SRCNAT issue

Hello,
we are trying to migrate from zyxel router to cloudcore box in production env. Once we have built a test lab to simulate traffic an issue showed up.
In this case we have:
public IP 1.1.1.1
local gateway 192.168.1.254
local device1 192.168.1.1
local device2 12.168.1.2

DST NATs
1.1.1.1:80 dstnat 192.168.1.1:80
1.1.1.1:443 dstnat 192.168.1.1:443
1.1.1.1:25 dstnat 192.168.1.2:25
SRC NAT
192.168.1.0/24 srcnat 1.1.1.1

After setting this up we applied also incoming firewall rules to accept only 80,443,25 according to dstnat setup. After we have turned on fw rules device2 were unable to reach its gateway.
When fw rules are turned off everything is wokring fine, outgoing traffic from device2 to internet(outside its subnet) is flowing. QUestion is if it is safe to have only DSTNAT set up without any other FW rules or is there a way how to setup this particular config with firewall rules?

thanks

Post the explicit firewall rules (i.e. /ip firewall export).
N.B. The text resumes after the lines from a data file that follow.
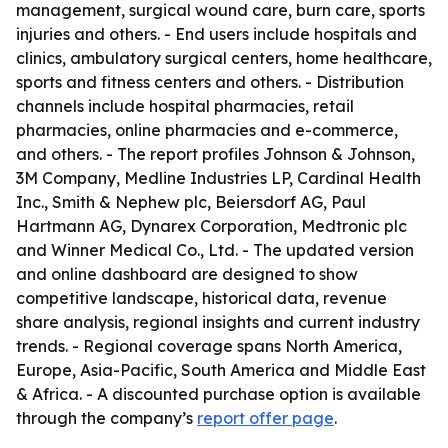
management, surgical wound care, burn care, sports
injuries and others. - End users include hospitals and
clinics, ambulatory surgical centers, home healthcare,
sports and fitness centers and others. - Distribution
channels include hospital pharmacies, retail
pharmacies, online pharmacies and e-commerce,
and others. - The report profiles Johnson & Johnson,
3M Company, Medline Industries LP, Cardinal Health
Inc., Smith & Nephew plc, Beiersdorf AG, Paul
Hartmann AG, Dynarex Corporation, Medtronic plc
and Winner Medical Co., Ltd. - The updated version
and online dashboard are designed to show
competitive landscape, historical data, revenue
share analysis, regional insights and current industry
trends. - Regional coverage spans North America,
Europe, Asia-Pacific, South America and Middle East
& Africa. - A discounted purchase option is available
through the company’s
report offer page
.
add chain=forward dst-address=192.168.1.1 dst-port=80 in-interface=ether1-wan protocol=tcp
add chain=forward dst-address=192.168.1.1 dst-port=443 in-interface=ether1-wan protocol=tcp
add chain=forward dst-address=192.168.1.2 dst-port=25 in-interface=ether1-wan protocol=tcp
add action=drop chain=forward dst-address=192.168.1.1 in-interface=ether1-wan
add action=drop chain=forward dst-address=192.168.1.2 in-interface=ether1-wan

Is that all of it? I see no NAT rules.
Post the whole lot, as requested. Don’t filter stuff out…
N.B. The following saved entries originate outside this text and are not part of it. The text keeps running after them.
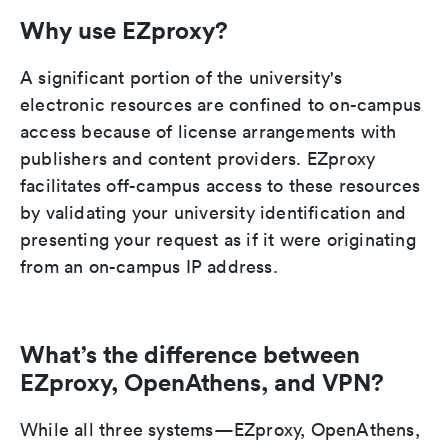
Why use EZproxy?
A significant portion of the university's
electronic resources are confined to on-campus
access because of license arrangements with
publishers and content providers. EZproxy
facilitates off-campus access to these resources
by validating your university identification and
presenting your request as if it were originating
from an on-campus IP address.
What’s the difference between
EZproxy, OpenAthens, and VPN?
While all three systems—EZproxy, OpenAthens,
hello, sorry for late reply

add action=src-nat chain=srcnat comment=mail log=yes out-interface=ether1-wan src-address=192.168.1.0/24 to-addresses=1.1.1.1
add action=dst-nat chain=dstnat comment=mail dst-address=1.1.1.1 dst-port=80 in-interface=ether1-wan protocol=tcp to-addresses=192.168.1.1 to-ports=80
add action=dst-nat chain=dstnat dst-address=1.1.1.1 dst-port=443 in-interface=ether1-wan protocol=tcp to-addresses=192.168.1.1 to-ports=443
add action=dst-nat chain=dstnat comment=smtp dst-address=1.1.1.1 dst-port=25 in-interface=ether1-wan log=yes protocol=tcp to-addresses=192.168.1.2 to-ports=25

First thing - to answer your initial question “is it safe to have just the dstnat without the firewall rules?”
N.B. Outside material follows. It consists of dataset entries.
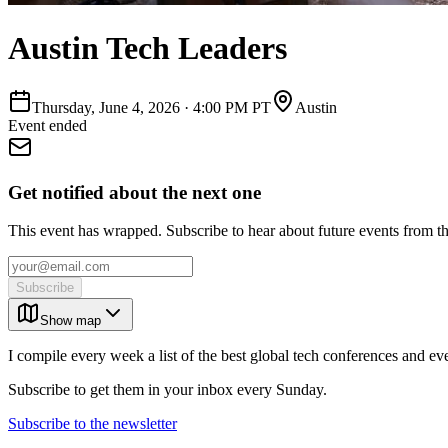
Austin Tech Leaders
Thursday, June 4, 2026
·
4:00 PM PT
Austin
Event ended
Get notified about the next one
This event has wrapped. Subscribe to hear about future events from t
Subscribe
Show map
I compile every week a list of the best global tech conferences and ev
Subscribe to get them in your inbox every Sunday.
Subscribe to the newsletter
  • if you only map individual ports through, then in general the answer is yes because only those ports will be able to reach the internal IP addresses, but as many have stated in many blogs / tech videos / etc - NAT is not the same thing as a firewall, and it’s good that you’re not thinking of them as being the same thing…

You need to have rules in your filter chains which allow packets whose connection state = established or related. Generally these should be among the first rules in the chain for performance purposes.

Second - if you specify the dst-address in your match criteria (of the NAT rules) then you generally don’t need to specify in-interface also. It can work this way, but understand that narrowing the scope of your rules might have unexpected results. E.g. if you’re trying to do hairpin NAT, then you can’t really use the in-interface criteria on your pinhole dstnat rules.

I’d suggest these rules for your setup (assuming that you don’t want/need hairpin NAT)

/ip firewall filter
add chain=forward connection-state=established,related action=fasttrack-connection
add chain=forward connection-state=established,related action=accept
add chain=forward in-interface=!ether1-wan action=accept
add chain=forward dst-address=192.168.1.1 protocol=tcp dst-port=80,443 action=accept
add chain=forward dst-address=192.168.1.2 protocol=tcp dst-port=25 action=accept
add chain=forward action=drop
/ip firewall nat
add chain=dstnat dst-address=1.1.1.1 protocol=tcp dst-port=80,443 action=dst-nat to-addresses=192.168.1.1
add chain=dstnat dst-address=1.1.1.1 protocol=tcp dst-port=25 action=dst-nat to-addresses=192.168.1.2
add chain=srcnat out-interface=ether1-wan action=src-nat to-addresses=1.1.1.1
add chain=srcnat dst-address=192.168.1.0/24 src-address=192.168.1.0/24 action=src-nat to-addresses=192.168.1.254 comment="hairpin rule"

This should do what you want and allow hairpin NAT as well. It assumes that your WAN IP is static. Otherwise, you’ll need to use MASQUERADE in the outbound srcnat actions, and a little bit different matching logic for the dstnat rules that create the NAT pinholes.

Also note that I didn’t specify the INPUT firewall rules, which are pretty important as well. Don’t forget those for protecting the router itself, especially DNS ports!

Good luck!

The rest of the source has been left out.